Material for this task.

________________________________________

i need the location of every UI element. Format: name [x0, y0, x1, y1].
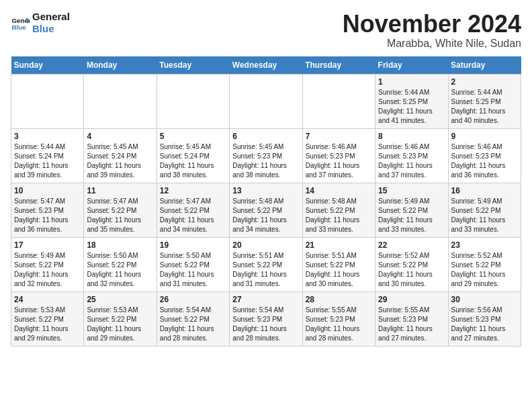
day-info: Sunrise: 5:47 AM Sunset: 5:23 PM Dayligh… — [14, 197, 81, 234]
day-number: 5 — [160, 132, 226, 141]
day-info: Sunrise: 5:49 AM Sunset: 5:22 PM Dayligh… — [14, 251, 81, 289]
calendar-week-3: 17Sunrise: 5:49 AM Sunset: 5:22 PM Dayli… — [11, 237, 521, 291]
day-number: 6 — [232, 132, 299, 141]
calendar-cell: 12Sunrise: 5:47 AM Sunset: 5:22 PM Dayli… — [157, 183, 229, 237]
day-number: 29 — [378, 295, 445, 304]
day-number: 25 — [87, 295, 153, 304]
day-number: 12 — [160, 186, 226, 195]
day-number: 10 — [14, 186, 81, 195]
title-area: November 2024 Marabba, White Nile, Sudan — [343, 11, 521, 50]
weekday-header-saturday: Saturday — [448, 56, 521, 75]
calendar-body: 1Sunrise: 5:44 AM Sunset: 5:25 PM Daylig… — [11, 74, 521, 346]
calendar-cell: 1Sunrise: 5:44 AM Sunset: 5:25 PM Daylig… — [375, 74, 448, 128]
calendar-cell: 17Sunrise: 5:49 AM Sunset: 5:22 PM Dayli… — [11, 237, 84, 291]
day-info: Sunrise: 5:50 AM Sunset: 5:22 PM Dayligh… — [160, 251, 226, 289]
day-info: Sunrise: 5:54 AM Sunset: 5:22 PM Dayligh… — [160, 306, 226, 343]
day-info: Sunrise: 5:56 AM Sunset: 5:23 PM Dayligh… — [451, 306, 518, 343]
day-number: 11 — [87, 186, 153, 195]
day-info: Sunrise: 5:48 AM Sunset: 5:22 PM Dayligh… — [306, 197, 372, 234]
weekday-header-thursday: Thursday — [302, 56, 375, 75]
day-number: 7 — [306, 132, 372, 141]
day-info: Sunrise: 5:54 AM Sunset: 5:23 PM Dayligh… — [232, 306, 299, 343]
day-info: Sunrise: 5:44 AM Sunset: 5:25 PM Dayligh… — [451, 88, 518, 126]
calendar-cell: 27Sunrise: 5:54 AM Sunset: 5:23 PM Dayli… — [230, 291, 302, 346]
calendar-cell: 30Sunrise: 5:56 AM Sunset: 5:23 PM Dayli… — [448, 291, 521, 346]
calendar-cell: 8Sunrise: 5:46 AM Sunset: 5:23 PM Daylig… — [375, 128, 448, 183]
day-info: Sunrise: 5:45 AM Sunset: 5:23 PM Dayligh… — [232, 142, 299, 180]
day-number: 3 — [14, 132, 81, 141]
day-info: Sunrise: 5:51 AM Sunset: 5:22 PM Dayligh… — [306, 251, 372, 289]
svg-text:Blue: Blue — [11, 24, 26, 31]
day-number: 17 — [14, 240, 81, 250]
day-number: 8 — [378, 132, 445, 141]
day-number: 15 — [378, 186, 445, 195]
day-number: 19 — [160, 240, 226, 250]
day-info: Sunrise: 5:51 AM Sunset: 5:22 PM Dayligh… — [232, 251, 299, 289]
calendar-cell — [302, 74, 375, 128]
calendar-cell: 23Sunrise: 5:52 AM Sunset: 5:22 PM Dayli… — [448, 237, 521, 291]
calendar-cell: 4Sunrise: 5:45 AM Sunset: 5:24 PM Daylig… — [84, 128, 157, 183]
weekday-header-monday: Monday — [84, 56, 157, 75]
calendar-table: SundayMondayTuesdayWednesdayThursdayFrid… — [11, 56, 521, 347]
calendar-cell: 28Sunrise: 5:55 AM Sunset: 5:23 PM Dayli… — [302, 291, 375, 346]
calendar-cell: 26Sunrise: 5:54 AM Sunset: 5:22 PM Dayli… — [157, 291, 229, 346]
month-title: November 2024 — [343, 11, 521, 38]
day-number: 30 — [451, 295, 518, 304]
weekday-row: SundayMondayTuesdayWednesdayThursdayFrid… — [11, 56, 521, 75]
calendar-cell: 3Sunrise: 5:44 AM Sunset: 5:24 PM Daylig… — [11, 128, 84, 183]
day-info: Sunrise: 5:52 AM Sunset: 5:22 PM Dayligh… — [378, 251, 445, 289]
day-number: 24 — [14, 295, 81, 304]
calendar-week-2: 10Sunrise: 5:47 AM Sunset: 5:23 PM Dayli… — [11, 183, 521, 237]
day-number: 18 — [87, 240, 153, 250]
day-number: 13 — [232, 186, 299, 195]
calendar-cell: 6Sunrise: 5:45 AM Sunset: 5:23 PM Daylig… — [230, 128, 302, 183]
day-info: Sunrise: 5:45 AM Sunset: 5:24 PM Dayligh… — [160, 142, 226, 180]
location-title: Marabba, White Nile, Sudan — [343, 38, 521, 50]
calendar-cell: 15Sunrise: 5:49 AM Sunset: 5:22 PM Dayli… — [375, 183, 448, 237]
calendar-week-4: 24Sunrise: 5:53 AM Sunset: 5:22 PM Dayli… — [11, 291, 521, 346]
calendar-cell: 24Sunrise: 5:53 AM Sunset: 5:22 PM Dayli… — [11, 291, 84, 346]
calendar-cell — [157, 74, 229, 128]
day-number: 14 — [306, 186, 372, 195]
day-info: Sunrise: 5:46 AM Sunset: 5:23 PM Dayligh… — [306, 142, 372, 180]
calendar-cell: 11Sunrise: 5:47 AM Sunset: 5:22 PM Dayli… — [84, 183, 157, 237]
calendar-cell — [11, 74, 84, 128]
weekday-header-wednesday: Wednesday — [230, 56, 302, 75]
day-info: Sunrise: 5:44 AM Sunset: 5:24 PM Dayligh… — [14, 142, 81, 180]
calendar-header: SundayMondayTuesdayWednesdayThursdayFrid… — [11, 56, 521, 75]
day-info: Sunrise: 5:55 AM Sunset: 5:23 PM Dayligh… — [378, 306, 445, 343]
day-number: 1 — [378, 77, 445, 87]
page-header: General Blue General Blue November 2024 … — [11, 11, 521, 50]
calendar-cell: 9Sunrise: 5:46 AM Sunset: 5:23 PM Daylig… — [448, 128, 521, 183]
logo-text-general: General — [32, 11, 70, 23]
calendar-cell: 29Sunrise: 5:55 AM Sunset: 5:23 PM Dayli… — [375, 291, 448, 346]
day-number: 4 — [87, 132, 153, 141]
calendar-cell: 16Sunrise: 5:49 AM Sunset: 5:22 PM Dayli… — [448, 183, 521, 237]
day-info: Sunrise: 5:49 AM Sunset: 5:22 PM Dayligh… — [451, 197, 518, 234]
day-number: 16 — [451, 186, 518, 195]
day-info: Sunrise: 5:55 AM Sunset: 5:23 PM Dayligh… — [306, 306, 372, 343]
weekday-header-sunday: Sunday — [11, 56, 84, 75]
day-info: Sunrise: 5:47 AM Sunset: 5:22 PM Dayligh… — [87, 197, 153, 234]
day-number: 2 — [451, 77, 518, 87]
calendar-cell: 7Sunrise: 5:46 AM Sunset: 5:23 PM Daylig… — [302, 128, 375, 183]
calendar-cell: 2Sunrise: 5:44 AM Sunset: 5:25 PM Daylig… — [448, 74, 521, 128]
day-number: 26 — [160, 295, 226, 304]
logo: General Blue General Blue — [11, 11, 70, 35]
day-info: Sunrise: 5:50 AM Sunset: 5:22 PM Dayligh… — [87, 251, 153, 289]
day-number: 27 — [232, 295, 299, 304]
day-info: Sunrise: 5:45 AM Sunset: 5:24 PM Dayligh… — [87, 142, 153, 180]
calendar-week-0: 1Sunrise: 5:44 AM Sunset: 5:25 PM Daylig… — [11, 74, 521, 128]
day-info: Sunrise: 5:44 AM Sunset: 5:25 PM Dayligh… — [378, 88, 445, 126]
day-number: 28 — [306, 295, 372, 304]
calendar-week-1: 3Sunrise: 5:44 AM Sunset: 5:24 PM Daylig… — [11, 128, 521, 183]
day-info: Sunrise: 5:47 AM Sunset: 5:22 PM Dayligh… — [160, 197, 226, 234]
calendar-cell: 10Sunrise: 5:47 AM Sunset: 5:23 PM Dayli… — [11, 183, 84, 237]
logo-icon: General Blue — [11, 13, 30, 32]
day-number: 23 — [451, 240, 518, 250]
calendar-cell: 18Sunrise: 5:50 AM Sunset: 5:22 PM Dayli… — [84, 237, 157, 291]
day-number: 21 — [306, 240, 372, 250]
calendar-cell: 21Sunrise: 5:51 AM Sunset: 5:22 PM Dayli… — [302, 237, 375, 291]
calendar-cell: 20Sunrise: 5:51 AM Sunset: 5:22 PM Dayli… — [230, 237, 302, 291]
calendar-cell: 5Sunrise: 5:45 AM Sunset: 5:24 PM Daylig… — [157, 128, 229, 183]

________________________________________

Exercise prompt.
Report every line in the data above in which the word "White" appears.

Finished task.
title-area: November 2024 Marabba, White Nile, Sudan — [343, 11, 521, 50]
location-title: Marabba, White Nile, Sudan — [343, 38, 521, 50]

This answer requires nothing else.